Task directions
All of the entries should be restated word for word, but without their pictures.

(Saved data entries)
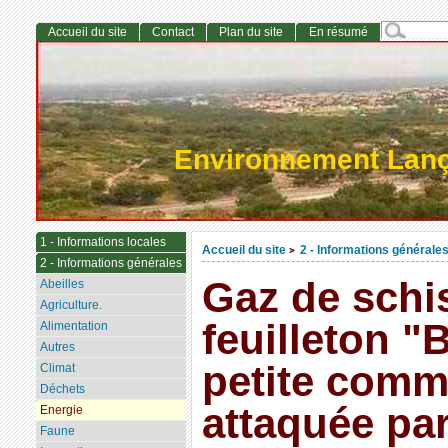
Accueil du site
Contact
Plan du site
En résumé
Environnement Lan
1 - Informations locales
Accueil du site
2 - Informations générale
>
2 - Informations générales
Gaz de schis
Abeilles
Agriculture.
feuilleton
Alimentation
Autres
petite comm
Climat
Déchets
attaquée par
Energie
Faune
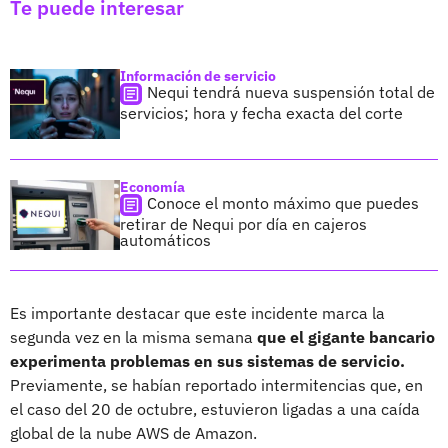
Te puede interesar
Información de servicio
Nequi tendrá nueva suspensión total de
servicios; hora y fecha exacta del corte
Economía
Conoce el monto máximo que puedes
retirar de Nequi por día en cajeros
automáticos
Es importante destacar que este incidente marca la
segunda vez en la misma semana
que el gigante bancario
experimenta problemas en sus sistemas de servicio.
Previamente, se habían reportado intermitencias que, en
el caso del 20 de octubre, estuvieron ligadas a una caída
global de la nube AWS de Amazon.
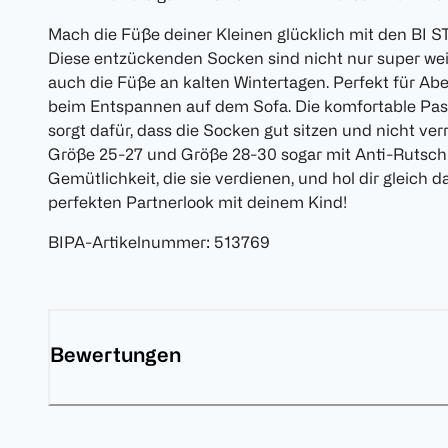
Mach die Füße deiner Kleinen glücklich mit den BI 
Diese entzückenden Socken sind nicht nur super we
auch die Füße an kalten Wintertagen. Perfekt für Ab
beim Entspannen auf dem Sofa. Die komfortable Pa
sorgt dafür, dass die Socken gut sitzen und nicht ver
Größe 25-27 und Größe 28-30 sogar mit Anti-Rutsch
Gemütlichkeit, die sie verdienen, und hol dir gleich 
perfekten Partnerlook mit deinem Kind!
BIPA-Artikelnummer
:
513769
Bewertungen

Reply to the exercise
Accueil du site
Contact
Plan du site
En résumé
Environnement Lan
1 - Informations locales
Accueil du site
2 - Informations générale
>
2 - Informations générales
Gaz de schis
Abeilles
Agriculture.
feuilleton
Alimentation
Autres
petite comm
Climat
Déchets
attaquée par
Energie
Faune
Te puede interesar
Información de servicio
Nequi tendrá nueva suspensión total de
servicios; hora y fecha exacta del corte
Economía
Conoce el monto máximo que puedes
retirar de Nequi por día en cajeros
automáticos
Es importante destacar que este incidente marca la
segunda vez en la misma semana
que el gigante bancario
experimenta problemas en sus sistemas de servicio.
Previamente, se habían reportado intermitencias que, en
el caso del 20 de octubre, estuvieron ligadas a una caída
global de la nube AWS de Amazon.
Mach die Füße deiner Kleinen glücklich mit den BI 
Diese entzückenden Socken sind nicht nur super we
auch die Füße an kalten Wintertagen. Perfekt für Ab
beim Entspannen auf dem Sofa. Die komfortable Pa
sorgt dafür, dass die Socken gut sitzen und nicht ver
Größe 25-27 und Größe 28-30 sogar mit Anti-Rutsch
Gemütlichkeit, die sie verdienen, und hol dir gleich 
perfekten Partnerlook mit deinem Kind!
BIPA-Artikelnummer
:
513769
Bewertungen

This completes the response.